((
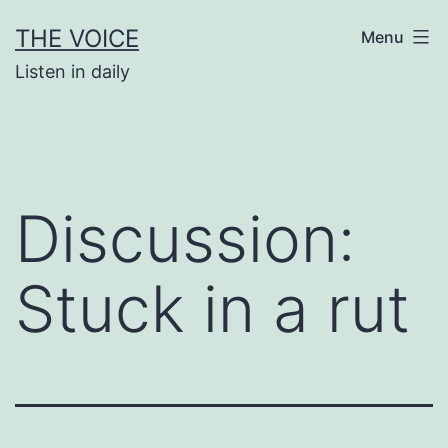
Skip
THE VOICE
Menu
to
Listen in daily
content
Discussion:
Stuck in a rut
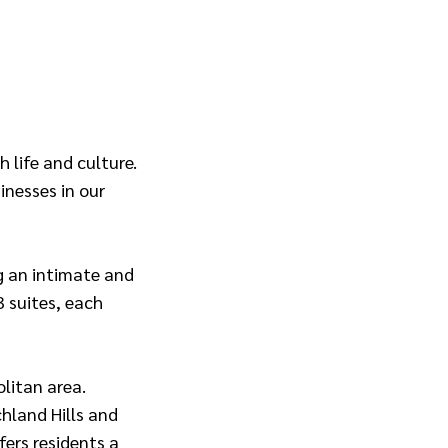
 life and culture.
inesses in our
ng an intimate and
3 suites, each
litan area.
hland Hills and
ers residents a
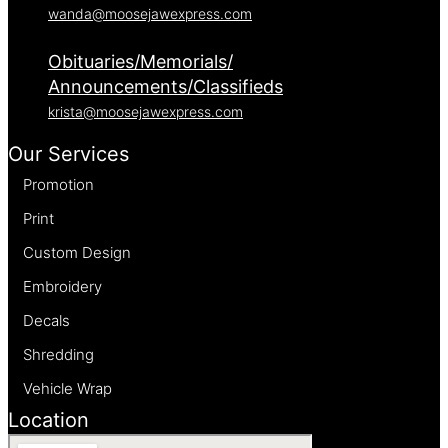
wanda@moosejawexpress.com
Obituaries/Memorials/
Announcements/Classifieds
krista@moosejawexpress.com
Our Services
Promotion
Print
Custom Design
Embroidery
Decals
Shredding
Vehicle Wrap
Location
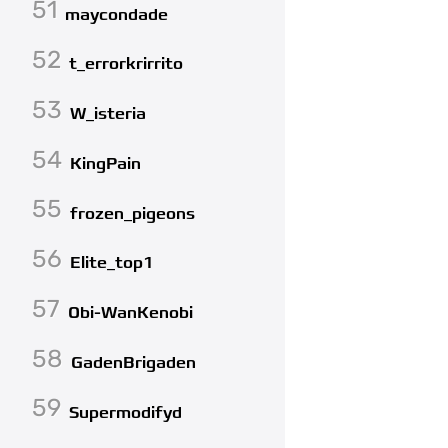
51
maycondade
52
t_errorkrirrito
53
W_isteria
54
KingPain
55
frozen_pigeons
56
Elite_top1
57
Obi-WanKenobi
58
GadenBrigaden
59
Supermodifyd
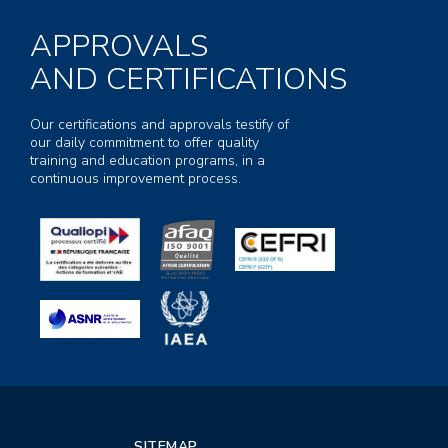
APPROVALS
AND CERTIFICATIONS
Our certifications and approvals testify of
our daily commitment to offer quality
training and education programs, in a
continuous improvement process.
SITEMAP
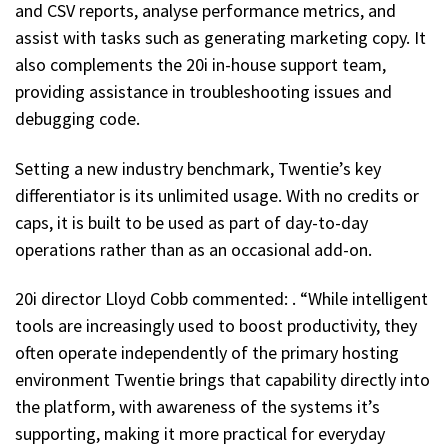
and CSV reports, analyse performance metrics, and
assist with tasks such as generating marketing copy. It
also complements the 20i in-house support team,
providing assistance in troubleshooting issues and
debugging code.
Setting a new industry benchmark, Twentie’s key
differentiator is its unlimited usage. With no credits or
caps, it is built to be used as part of day-to-day
operations rather than as an occasional add-on.
20i director Lloyd Cobb commented: . “While intelligent
tools are increasingly used to boost productivity, they
often operate independently of the primary hosting
environment Twentie brings that capability directly into
the platform, with awareness of the systems it’s
supporting, making it more practical for everyday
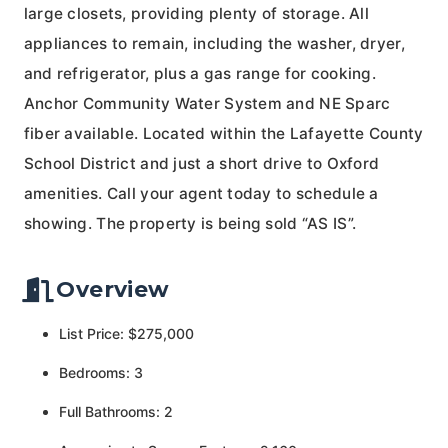
large closets, providing plenty of storage. All
appliances to remain, including the washer, dryer,
and refrigerator, plus a gas range for cooking.
Anchor Community Water System and NE Sparc
fiber available. Located within the Lafayette County
School District and just a short drive to Oxford
amenities. Call your agent today to schedule a
showing. The property is being sold “AS IS”.
Overview
List Price: $275,000
Bedrooms: 3
Full Bathrooms: 2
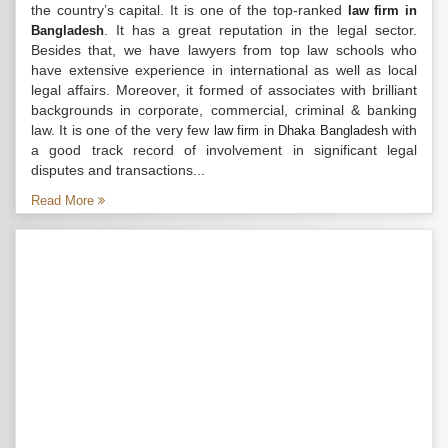
the country’s capital. It is one of the top-ranked
law firm in
. It has a great reputation in the legal sector.
Bangladesh
Besides that, we have lawyers from top law schools who
have extensive experience in international as well as local
legal affairs. Moreover, it formed of associates with brilliant
backgrounds in corporate, commercial, criminal & banking
law. It is one of the very few
with
law firm in Dhaka Bangladesh
a good track record of involvement in significant legal
disputes and transactions...
Read More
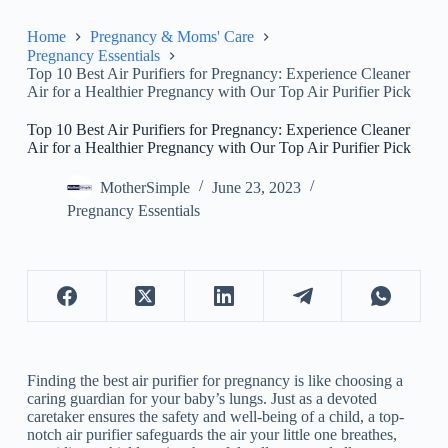
Home
Pregnancy & Moms' Care
Pregnancy Essentials
Top 10 Best Air Purifiers for Pregnancy: Experience Cleaner
Air for a Healthier Pregnancy with Our Top Air Purifier Pick
Top 10 Best Air Purifiers for Pregnancy: Experience Cleaner
Air for a Healthier Pregnancy with Our Top Air Purifier Pick
MotherSimple
June 23, 2023
Pregnancy Essentials
Finding the best air purifier for pregnancy is like choosing a
caring guardian for your baby’s lungs. Just as a devoted
caretaker ensures the safety and well-being of a child, a top-
notch air purifier safeguards the air your little one breathes,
))
* _What this task involves_: Leave out the pictures, then give all the records again exactly.

* _Output for this exercise_:
Skip
THE VOICE
Menu
to
Listen in daily
content
Discussion:
Stuck in a rut
 life and culture.
inesses in our
ng an intimate and
3 suites, each
litan area.
hland Hills and
ers residents a
wanda@moosejawexpress.com
Obituaries/Memorials/
Announcements/Classifieds
krista@moosejawexpress.com
Our Services
Promotion
Print
Custom Design
Embroidery
Decals
Shredding
Vehicle Wrap
Location
51
maycondade
52
t_errorkrirrito
53
W_isteria
54
KingPain
55
frozen_pigeons
56
Elite_top1
57
Obi-WanKenobi
58
GadenBrigaden
59
Supermodifyd
APPROVALS
AND CERTIFICATIONS
Our certifications and approvals testify of
our daily commitment to offer quality
training and education programs, in a
continuous improvement process.
SITEMAP
and CSV reports, analyse performance metrics, and
assist with tasks such as generating marketing copy. It
also complements the 20i in-house support team,
providing assistance in troubleshooting issues and
debugging code.
Setting a new industry benchmark, Twentie’s key
differentiator is its unlimited usage. With no credits or
caps, it is built to be used as part of day-to-day
operations rather than as an occasional add-on.
20i director Lloyd Cobb commented: . “While intelligent
tools are increasingly used to boost productivity, they
often operate independently of the primary hosting
environment Twentie brings that capability directly into
the platform, with awareness of the systems it’s
supporting, making it more practical for everyday
large closets, providing plenty of storage. All
appliances to remain, including the washer, dryer,
and refrigerator, plus a gas range for cooking.
Anchor Community Water System and NE Sparc
fiber available. Located within the Lafayette County
School District and just a short drive to Oxford
amenities. Call your agent today to schedule a
showing. The property is being sold “AS IS”.
Overview
List Price: $275,000
Bedrooms: 3
Full Bathrooms: 2
the country’s capital. It is one of the top-ranked
law firm in
. It has a great reputation in the legal sector.
Bangladesh
Besides that, we have lawyers from top law schools who
have extensive experience in international as well as local
legal affairs. Moreover, it formed of associates with brilliant
backgrounds in corporate, commercial, criminal & banking
law. It is one of the very few
with
law firm in Dhaka Bangladesh
a good track record of involvement in significant legal
disputes and transactions...
Read More
Home
Pregnancy & Moms' Care
Pregnancy Essentials
Top 10 Best Air Purifiers for Pregnancy: Experience Cleaner
Air for a Healthier Pregnancy with Our Top Air Purifier Pick
Top 10 Best Air Purifiers for Pregnancy: Experience Cleaner
Air for a Healthier Pregnancy with Our Top Air Purifier Pick
MotherSimple
June 23, 2023
Pregnancy Essentials
Finding the best air purifier for pregnancy is like choosing a
caring guardian for your baby’s lungs. Just as a devoted
caretaker ensures the safety and well-being of a child, a top-
notch air purifier safeguards the air your little one breathes,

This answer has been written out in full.